Entries taken from a collection:
************

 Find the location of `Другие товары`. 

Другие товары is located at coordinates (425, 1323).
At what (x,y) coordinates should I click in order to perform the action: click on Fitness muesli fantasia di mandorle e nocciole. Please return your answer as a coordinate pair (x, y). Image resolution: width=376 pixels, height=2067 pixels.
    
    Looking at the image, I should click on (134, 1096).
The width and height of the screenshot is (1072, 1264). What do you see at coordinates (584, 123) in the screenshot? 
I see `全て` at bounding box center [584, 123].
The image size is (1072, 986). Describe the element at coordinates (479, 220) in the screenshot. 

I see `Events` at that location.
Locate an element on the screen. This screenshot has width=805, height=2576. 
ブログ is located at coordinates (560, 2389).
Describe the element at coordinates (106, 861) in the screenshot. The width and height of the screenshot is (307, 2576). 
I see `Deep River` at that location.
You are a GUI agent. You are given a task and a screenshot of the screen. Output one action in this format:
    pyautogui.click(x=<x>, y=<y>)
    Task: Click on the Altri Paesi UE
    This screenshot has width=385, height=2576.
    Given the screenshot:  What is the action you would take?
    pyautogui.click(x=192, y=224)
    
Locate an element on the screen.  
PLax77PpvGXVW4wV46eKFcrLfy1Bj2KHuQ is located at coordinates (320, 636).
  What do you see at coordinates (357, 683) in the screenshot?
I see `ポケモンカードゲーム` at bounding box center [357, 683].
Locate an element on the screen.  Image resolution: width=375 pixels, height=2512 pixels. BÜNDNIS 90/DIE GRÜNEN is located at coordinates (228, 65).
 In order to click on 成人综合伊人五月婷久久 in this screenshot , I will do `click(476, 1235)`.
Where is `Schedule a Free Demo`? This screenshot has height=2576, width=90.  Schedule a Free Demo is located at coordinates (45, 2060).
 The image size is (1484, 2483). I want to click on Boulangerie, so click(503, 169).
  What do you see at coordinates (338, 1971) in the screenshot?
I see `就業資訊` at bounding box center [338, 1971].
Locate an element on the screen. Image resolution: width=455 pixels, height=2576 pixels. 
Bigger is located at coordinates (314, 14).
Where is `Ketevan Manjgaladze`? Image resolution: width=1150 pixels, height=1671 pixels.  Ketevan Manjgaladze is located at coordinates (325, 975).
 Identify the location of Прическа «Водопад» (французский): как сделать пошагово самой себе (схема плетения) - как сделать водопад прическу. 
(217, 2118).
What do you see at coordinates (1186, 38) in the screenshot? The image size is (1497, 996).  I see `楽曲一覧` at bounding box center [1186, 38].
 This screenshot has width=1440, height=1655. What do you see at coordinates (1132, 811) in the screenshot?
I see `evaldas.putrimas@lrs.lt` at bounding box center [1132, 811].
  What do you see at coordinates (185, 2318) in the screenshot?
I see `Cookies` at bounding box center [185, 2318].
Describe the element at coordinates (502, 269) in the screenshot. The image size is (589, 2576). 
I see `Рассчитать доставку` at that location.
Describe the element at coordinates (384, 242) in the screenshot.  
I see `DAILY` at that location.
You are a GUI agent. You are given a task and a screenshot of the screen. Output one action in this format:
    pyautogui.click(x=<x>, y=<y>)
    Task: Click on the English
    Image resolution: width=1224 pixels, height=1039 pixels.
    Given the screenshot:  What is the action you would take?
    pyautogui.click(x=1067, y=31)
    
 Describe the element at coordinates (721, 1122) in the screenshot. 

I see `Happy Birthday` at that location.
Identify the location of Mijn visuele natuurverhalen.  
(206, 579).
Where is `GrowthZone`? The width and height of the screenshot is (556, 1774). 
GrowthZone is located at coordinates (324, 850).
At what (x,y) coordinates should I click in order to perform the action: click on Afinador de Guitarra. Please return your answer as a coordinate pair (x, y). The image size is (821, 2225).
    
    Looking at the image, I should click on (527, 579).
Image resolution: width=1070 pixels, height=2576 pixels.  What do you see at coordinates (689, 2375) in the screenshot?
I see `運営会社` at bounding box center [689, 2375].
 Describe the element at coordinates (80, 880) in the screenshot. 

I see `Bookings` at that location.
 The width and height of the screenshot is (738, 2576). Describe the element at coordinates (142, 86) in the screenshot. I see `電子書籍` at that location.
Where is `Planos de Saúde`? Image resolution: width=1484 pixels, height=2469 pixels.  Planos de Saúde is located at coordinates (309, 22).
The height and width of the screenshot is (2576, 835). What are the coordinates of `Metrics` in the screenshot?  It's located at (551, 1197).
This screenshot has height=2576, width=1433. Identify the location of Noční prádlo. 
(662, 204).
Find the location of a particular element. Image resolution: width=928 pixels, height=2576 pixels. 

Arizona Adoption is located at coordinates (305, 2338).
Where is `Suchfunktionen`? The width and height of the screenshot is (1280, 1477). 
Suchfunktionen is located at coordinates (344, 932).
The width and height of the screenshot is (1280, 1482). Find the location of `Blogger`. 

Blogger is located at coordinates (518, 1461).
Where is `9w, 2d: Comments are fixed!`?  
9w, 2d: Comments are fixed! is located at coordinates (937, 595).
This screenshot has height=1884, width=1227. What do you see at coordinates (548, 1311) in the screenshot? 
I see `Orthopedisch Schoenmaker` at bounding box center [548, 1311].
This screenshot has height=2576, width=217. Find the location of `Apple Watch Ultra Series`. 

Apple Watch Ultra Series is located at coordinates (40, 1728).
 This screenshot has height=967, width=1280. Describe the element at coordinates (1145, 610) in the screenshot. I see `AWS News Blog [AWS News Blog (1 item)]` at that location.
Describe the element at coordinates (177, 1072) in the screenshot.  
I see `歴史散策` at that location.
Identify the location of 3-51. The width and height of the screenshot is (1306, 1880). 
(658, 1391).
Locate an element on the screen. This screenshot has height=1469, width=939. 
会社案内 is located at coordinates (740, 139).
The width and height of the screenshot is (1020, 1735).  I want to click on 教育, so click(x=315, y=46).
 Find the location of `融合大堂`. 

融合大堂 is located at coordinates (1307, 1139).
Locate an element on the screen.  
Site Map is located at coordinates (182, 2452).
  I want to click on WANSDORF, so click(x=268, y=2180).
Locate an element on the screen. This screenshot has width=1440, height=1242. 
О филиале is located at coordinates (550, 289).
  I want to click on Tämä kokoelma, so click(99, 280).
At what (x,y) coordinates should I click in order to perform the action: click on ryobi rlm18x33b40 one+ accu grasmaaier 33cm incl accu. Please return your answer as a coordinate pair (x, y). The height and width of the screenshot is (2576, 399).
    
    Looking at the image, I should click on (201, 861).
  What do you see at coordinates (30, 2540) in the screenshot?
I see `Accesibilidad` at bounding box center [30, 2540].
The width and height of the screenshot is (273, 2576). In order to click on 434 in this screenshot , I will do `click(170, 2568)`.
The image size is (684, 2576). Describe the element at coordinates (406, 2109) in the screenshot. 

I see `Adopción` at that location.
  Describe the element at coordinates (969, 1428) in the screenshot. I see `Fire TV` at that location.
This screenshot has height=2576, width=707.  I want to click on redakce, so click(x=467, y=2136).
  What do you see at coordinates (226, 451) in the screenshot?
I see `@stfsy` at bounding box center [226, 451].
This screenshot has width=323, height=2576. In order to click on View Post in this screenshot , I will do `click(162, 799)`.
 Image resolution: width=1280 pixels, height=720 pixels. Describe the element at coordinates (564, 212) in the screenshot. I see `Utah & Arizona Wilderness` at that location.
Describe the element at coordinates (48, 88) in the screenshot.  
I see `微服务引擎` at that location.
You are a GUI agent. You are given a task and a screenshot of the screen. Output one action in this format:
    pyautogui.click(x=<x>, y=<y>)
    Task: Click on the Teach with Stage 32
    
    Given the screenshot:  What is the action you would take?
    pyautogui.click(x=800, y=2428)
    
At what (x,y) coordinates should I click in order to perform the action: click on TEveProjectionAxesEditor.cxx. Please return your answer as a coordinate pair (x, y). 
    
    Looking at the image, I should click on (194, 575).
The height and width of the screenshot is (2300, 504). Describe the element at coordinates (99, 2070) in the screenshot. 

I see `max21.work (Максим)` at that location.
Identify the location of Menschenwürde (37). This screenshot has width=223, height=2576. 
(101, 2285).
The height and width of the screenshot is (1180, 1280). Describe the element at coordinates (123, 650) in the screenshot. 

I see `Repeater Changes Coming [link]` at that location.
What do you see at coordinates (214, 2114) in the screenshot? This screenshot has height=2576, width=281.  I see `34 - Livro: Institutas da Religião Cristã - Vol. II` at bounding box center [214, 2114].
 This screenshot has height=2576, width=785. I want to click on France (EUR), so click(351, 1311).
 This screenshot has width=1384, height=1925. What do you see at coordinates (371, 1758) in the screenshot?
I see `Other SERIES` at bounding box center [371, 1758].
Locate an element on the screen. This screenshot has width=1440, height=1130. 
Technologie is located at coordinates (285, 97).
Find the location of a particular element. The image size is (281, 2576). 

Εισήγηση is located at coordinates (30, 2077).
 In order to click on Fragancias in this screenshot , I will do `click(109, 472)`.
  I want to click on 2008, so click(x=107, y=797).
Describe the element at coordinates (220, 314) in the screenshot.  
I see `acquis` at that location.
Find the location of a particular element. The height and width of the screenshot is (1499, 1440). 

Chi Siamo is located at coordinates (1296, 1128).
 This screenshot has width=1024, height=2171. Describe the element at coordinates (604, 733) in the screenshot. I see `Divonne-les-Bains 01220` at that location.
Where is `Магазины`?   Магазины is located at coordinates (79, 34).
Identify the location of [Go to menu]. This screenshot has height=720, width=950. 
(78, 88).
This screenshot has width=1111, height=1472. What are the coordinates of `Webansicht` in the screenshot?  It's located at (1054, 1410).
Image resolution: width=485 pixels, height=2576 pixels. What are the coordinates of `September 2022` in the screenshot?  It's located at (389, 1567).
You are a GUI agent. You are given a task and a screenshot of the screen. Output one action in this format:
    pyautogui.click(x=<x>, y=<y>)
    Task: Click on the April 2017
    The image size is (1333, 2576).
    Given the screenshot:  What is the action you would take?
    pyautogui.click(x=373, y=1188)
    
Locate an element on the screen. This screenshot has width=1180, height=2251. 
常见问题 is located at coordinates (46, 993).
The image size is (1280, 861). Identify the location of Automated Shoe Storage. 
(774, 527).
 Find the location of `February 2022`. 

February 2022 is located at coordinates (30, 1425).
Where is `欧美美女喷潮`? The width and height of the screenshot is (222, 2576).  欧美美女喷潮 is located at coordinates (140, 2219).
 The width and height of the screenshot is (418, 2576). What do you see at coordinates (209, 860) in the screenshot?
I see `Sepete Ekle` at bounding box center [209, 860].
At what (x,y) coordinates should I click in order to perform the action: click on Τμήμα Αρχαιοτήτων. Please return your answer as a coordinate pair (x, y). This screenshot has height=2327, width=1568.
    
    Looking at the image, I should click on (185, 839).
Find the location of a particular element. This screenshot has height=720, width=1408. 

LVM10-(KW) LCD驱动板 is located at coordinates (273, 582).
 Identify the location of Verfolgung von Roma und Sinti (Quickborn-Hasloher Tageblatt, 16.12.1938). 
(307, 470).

************

**What you are asked to do**
Write out again exactly the lines that run from the one holding "Identify the location of [Go" through the last line of the data; omit all other lines.

**Your response**
Identify the location of [Go to menu]. This screenshot has height=720, width=950. 
(78, 88).
This screenshot has width=1111, height=1472. What are the coordinates of `Webansicht` in the screenshot?  It's located at (1054, 1410).
Image resolution: width=485 pixels, height=2576 pixels. What are the coordinates of `September 2022` in the screenshot?  It's located at (389, 1567).
You are a GUI agent. You are given a task and a screenshot of the screen. Output one action in this format:
    pyautogui.click(x=<x>, y=<y>)
    Task: Click on the April 2017
    The image size is (1333, 2576).
    Given the screenshot:  What is the action you would take?
    pyautogui.click(x=373, y=1188)
    
Locate an element on the screen. This screenshot has width=1180, height=2251. 
常见问题 is located at coordinates (46, 993).
The image size is (1280, 861). Identify the location of Automated Shoe Storage. 
(774, 527).
 Find the location of `February 2022`. 

February 2022 is located at coordinates (30, 1425).
Where is `欧美美女喷潮`? The width and height of the screenshot is (222, 2576).  欧美美女喷潮 is located at coordinates (140, 2219).
 The width and height of the screenshot is (418, 2576). What do you see at coordinates (209, 860) in the screenshot?
I see `Sepete Ekle` at bounding box center [209, 860].
At what (x,y) coordinates should I click in order to perform the action: click on Τμήμα Αρχαιοτήτων. Please return your answer as a coordinate pair (x, y). This screenshot has height=2327, width=1568.
    
    Looking at the image, I should click on (185, 839).
Find the location of a particular element. This screenshot has height=720, width=1408. 

LVM10-(KW) LCD驱动板 is located at coordinates (273, 582).
 Identify the location of Verfolgung von Roma und Sinti (Quickborn-Hasloher Tageblatt, 16.12.1938). 
(307, 470).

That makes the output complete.